Lab Test Considerations:
May cause hypokalemia and hyperglycemia.
- Ineffective airway clearance (Indications)
- Inhaln Administer once daily at the same time each day. Do not open cover of inhaler until you are ready to use it. If cover is closed before use, dose will be lost. Close cover after medication is inhaled. Discard dessicant; do not eat or inhale. Discard inhaler 6 wk after opening; inhaler is not reusable.
- After inhalation, rinse mouth with water without swallowing to help reduce risk of oropharyngeal candidiasis.
- Advise patient to take medication as directed. If a dose is missed, take as soon as remembered unless almost time for next dose. Instruct patient to read the Patient Information and Instructions for Use before using and with each Rx refill, in case of new information. Advise patient not to discontinue medication without consulting health care professional; gradual decrease is required.
- Caution patient not to use medication to treat acute symptoms. A rapid-acting inhaled beta-adrenergic bronchodilator should be used for relief of acute asthma attacks. Notify health care professional immediately if symptoms get worse or more inhalations than usual are needed from rescue inhaler.
- Advise patient to stop using medication and notify health care professional immediately if signs and symptoms of hypersensitivity reactions occur.
- Instruct patient not to use additional long-acting Beta2 -agonists.
- Caution patient to avoid smoking, known allergens, and other respiratory irritants.
- Advise patient to notify health care professional if signs and symptoms of pneumonia (fever, chills, shortness of breath, increased cough, increased sputum production or change in mucus color), urinary retention (difficulty passing urine, painful urination), sore throat or mouth occur.
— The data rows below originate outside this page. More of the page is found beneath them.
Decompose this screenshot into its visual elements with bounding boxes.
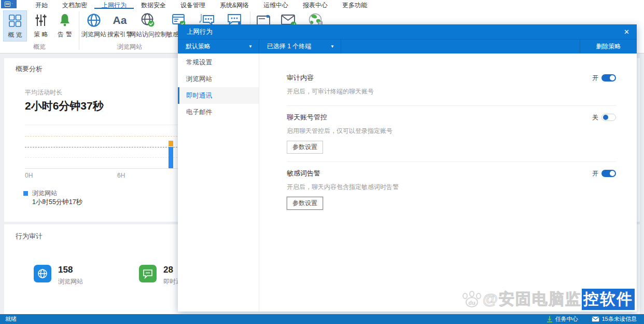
menu-tab-system-network[interactable]: 系统&网络 [213, 0, 256, 9]
unread-messages-button[interactable]: 15条未读信息 [592, 315, 637, 323]
chart-bar-other [169, 141, 173, 146]
toolbar-button-browse-site[interactable]: 浏览网站 [81, 10, 107, 42]
dialog-sidebar: 常规设置 浏览网站 即时通讯 电子邮件 [178, 53, 259, 312]
paw-icon: du [461, 291, 483, 308]
setting-title: 敏感词告警 [287, 169, 320, 178]
stat-browse-website: 158 浏览网站 [34, 265, 83, 286]
menu-tab-report-center[interactable]: 报表中心 [296, 0, 335, 9]
policy-dropdown-value: 默认策略 [186, 42, 211, 51]
sensitive-word-alert-toggle[interactable]: 开 [592, 169, 616, 178]
ribbon-group-label-overview: 概览 [0, 43, 79, 51]
legend-label: 浏览网站 [32, 189, 57, 198]
menu-tab-start[interactable]: 开始 [28, 0, 55, 9]
toolbar-button-overview[interactable]: 概 览 [3, 10, 27, 42]
terminal-dropdown[interactable]: 已选择 1 个终端 ▼ [259, 39, 341, 53]
bell-icon [54, 11, 76, 29]
x-axis-tick: 0H [25, 172, 33, 179]
watermark-highlight-text: 控软件 [582, 289, 635, 310]
dialog-nav-general-settings[interactable]: 常规设置 [178, 54, 259, 71]
app-menu-button[interactable]: ˇ [1, 0, 17, 8]
grid-icon [4, 12, 26, 30]
stat-label: 浏览网站 [58, 277, 83, 286]
task-center-label: 任务中心 [555, 315, 578, 323]
param-settings-button[interactable]: 参数设置 [287, 141, 323, 154]
watermark-text: @安固电脑监 [483, 289, 582, 310]
toggle-switch [601, 170, 616, 177]
menu-tab-device-management[interactable]: 设备管理 [173, 0, 213, 9]
menu-tab-data-security[interactable]: 数据安全 [134, 0, 173, 9]
setting-sensitive-word-alert: 敏感词告警 开 开启后，聊天内容包含指定敏感词时告警 参数设置 [287, 169, 616, 210]
chevron-down-icon: ˇ [11, 3, 12, 6]
toggle-switch [601, 74, 616, 82]
divider [287, 105, 616, 106]
toolbar-button-label: 告 警 [54, 30, 76, 39]
chart-bar-browse [169, 147, 173, 169]
legend-swatch [23, 191, 28, 196]
audit-content-toggle[interactable]: 开 [592, 74, 616, 83]
setting-title: 聊天账号管控 [287, 113, 327, 122]
menu-tab-ops-center[interactable]: 运维中心 [256, 0, 296, 9]
terminal-dropdown-value: 已选择 1 个终端 [267, 42, 311, 51]
search-engine-aa-icon: Aa [107, 11, 133, 29]
param-settings-button[interactable]: 参数设置 [287, 197, 323, 210]
toolbar-button-policy[interactable]: 策 略 [30, 10, 52, 42]
legend-value: 1小时55分钟17秒 [32, 198, 82, 207]
x-axis-tick: 6H [117, 172, 125, 179]
caret-down-icon: ▼ [330, 44, 334, 49]
toggle-state-label: 开 [592, 169, 598, 178]
setting-title: 审计内容 [287, 73, 314, 83]
dialog-titlebar: 上网行为 ✕ [178, 24, 637, 39]
dialog-content: 审计内容 开 开启后，可审计终端的聊天账号 聊天账号管控 关 [259, 53, 637, 312]
divider [287, 161, 616, 162]
dialog-body: 常规设置 浏览网站 即时通讯 电子邮件 审计内容 开 开启后，可审计终端的聊天账… [178, 53, 637, 312]
globe-check-icon [130, 11, 166, 29]
toolbar-button-label: 网站访问控制 [130, 30, 166, 39]
statusbar: 就绪 任务中心 15条未读信息 [0, 314, 644, 324]
dialog-nav-email[interactable]: 电子邮件 [178, 104, 259, 120]
avg-activity-value: 2小时6分钟37秒 [25, 99, 104, 113]
toggle-switch [601, 114, 616, 121]
panel-title: 概要分析 [16, 64, 43, 74]
toggle-state-label: 关 [592, 113, 598, 122]
caret-down-icon: ▼ [248, 44, 253, 49]
task-center-button[interactable]: 任务中心 [547, 315, 578, 323]
panel-title: 行为审计 [16, 232, 43, 241]
chat-account-control-toggle[interactable]: 关 [592, 113, 616, 122]
mail-icon [592, 316, 599, 322]
menubar: ˇ 开始 文档加密 上网行为 数据安全 设备管理 系统&网络 运维中心 报表中心… [0, 0, 644, 9]
dialog-title: 上网行为 [187, 28, 213, 36]
setting-description: 开启后，聊天内容包含指定敏感词时告警 [287, 183, 616, 192]
toggle-state-label: 开 [592, 74, 598, 83]
unread-messages-label: 15条未读信息 [602, 315, 637, 323]
globe-icon [81, 11, 107, 29]
sliders-icon [30, 11, 52, 29]
ribbon-group-label-browse: 浏览网站 [79, 43, 180, 51]
toolbar-button-label: 搜索引擎 [107, 30, 133, 39]
delete-policy-button[interactable]: 删除策略 [580, 39, 637, 53]
menu-tab-more-features[interactable]: 更多功能 [335, 0, 374, 9]
avg-activity-label: 平均活动时长 [25, 88, 62, 97]
setting-chat-account-control: 聊天账号管控 关 启用聊天管控后，仅可以登录指定账号 参数设置 [287, 113, 616, 154]
toolbar-button-search-engine[interactable]: Aa 搜索引擎 [107, 10, 133, 42]
close-icon[interactable]: ✕ [624, 29, 629, 35]
setting-audit-content: 审计内容 开 开启后，可审计终端的聊天账号 [287, 73, 616, 96]
setting-description: 启用聊天管控后，仅可以登录指定账号 [287, 127, 616, 136]
dialog-nav-instant-messaging[interactable]: 即时通讯 [178, 87, 259, 104]
globe-stat-icon [34, 265, 51, 282]
toolbar-button-alert[interactable]: 告 警 [54, 10, 76, 42]
dialog-action-bar: 默认策略 ▼ 已选择 1 个终端 ▼ 删除策略 [178, 39, 637, 53]
menu-tab-doc-encryption[interactable]: 文档加密 [55, 0, 94, 9]
toolbar-button-label: 策 略 [30, 30, 52, 39]
watermark: du @安固电脑监 控软件 [461, 289, 635, 310]
toolbar-button-site-access-control[interactable]: 网站访问控制 [130, 10, 166, 42]
toolbar-button-label: 浏览网站 [81, 30, 107, 39]
chart-legend: 浏览网站 [23, 189, 57, 198]
stat-value: 158 [58, 265, 83, 275]
chat-stat-icon [139, 265, 157, 282]
menu-tab-internet-behavior[interactable]: 上网行为 [94, 0, 134, 9]
download-icon [547, 316, 553, 322]
internet-behavior-dialog: 上网行为 ✕ 默认策略 ▼ 已选择 1 个终端 ▼ 删除策略 常规设置 浏览网站… [178, 24, 637, 312]
app-window-icon [5, 2, 10, 7]
policy-dropdown[interactable]: 默认策略 ▼ [178, 39, 259, 53]
dialog-nav-browse-website[interactable]: 浏览网站 [178, 71, 259, 87]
- Instruct patient to notify health care professional immediately if exposed to chickenpox or measles. Inform patients of potential worsening of existing tuberculosis; fungal, bacterial, viral, or parasitic infections; or ocular herpes simplex.
- Instruct patient to notify health care professional of all Rx or OTC medications, vitamins, or herbal products being taken and consult health care professional before taking other Rx, OTC, or herbal products.
- Advise patient to have regular eye examinations; may increase risk of cataracts and glaucoma. Instruct patient to notify health care professional immediately if signs and symptoms of glaucoma (eye pain or discomfort, blurred vision, visual halos or colored images in association with red eyes from conjunctival congestion corneal edema) occur.
- Advise female patients to notify health care professional if pregnancy is planned or suspected or if breast feeding.
Improved airflow and ↓ exacerbations in COPD.